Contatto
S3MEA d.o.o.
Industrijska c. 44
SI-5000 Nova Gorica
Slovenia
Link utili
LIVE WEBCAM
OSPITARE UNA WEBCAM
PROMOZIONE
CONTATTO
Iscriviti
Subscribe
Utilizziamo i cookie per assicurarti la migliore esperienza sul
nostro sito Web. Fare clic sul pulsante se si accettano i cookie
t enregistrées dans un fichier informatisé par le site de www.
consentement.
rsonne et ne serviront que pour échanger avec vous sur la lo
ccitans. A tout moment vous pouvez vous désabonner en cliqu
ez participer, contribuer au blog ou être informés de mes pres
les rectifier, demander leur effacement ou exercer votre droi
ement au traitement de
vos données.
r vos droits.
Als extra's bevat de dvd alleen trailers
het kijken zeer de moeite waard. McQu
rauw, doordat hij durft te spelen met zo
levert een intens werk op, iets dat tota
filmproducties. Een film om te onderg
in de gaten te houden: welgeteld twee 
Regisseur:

--

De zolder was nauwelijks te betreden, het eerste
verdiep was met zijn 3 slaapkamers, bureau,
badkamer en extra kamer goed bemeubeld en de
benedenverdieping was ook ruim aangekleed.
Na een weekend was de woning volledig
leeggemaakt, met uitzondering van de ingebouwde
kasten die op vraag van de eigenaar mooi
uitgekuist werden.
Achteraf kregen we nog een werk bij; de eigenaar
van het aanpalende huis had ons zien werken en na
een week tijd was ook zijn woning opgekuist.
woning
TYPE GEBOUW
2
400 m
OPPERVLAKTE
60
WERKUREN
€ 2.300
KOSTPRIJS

---

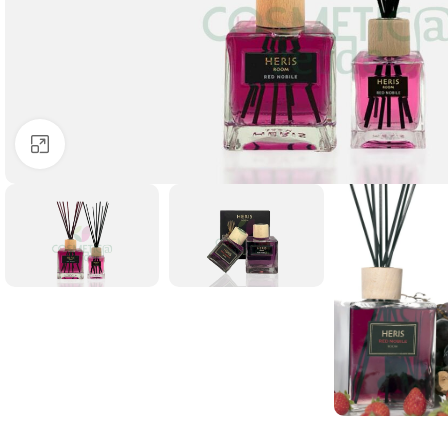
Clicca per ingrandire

ABOUT THIS EXERCISE:
Each line of the data above containing the string "vous" is to be copied.

YOUR RESPONSE:
rsonne et ne serviront que pour échanger avec vous sur la lo
ccitans. A tout moment vous pouvez vous désabonner en cliqu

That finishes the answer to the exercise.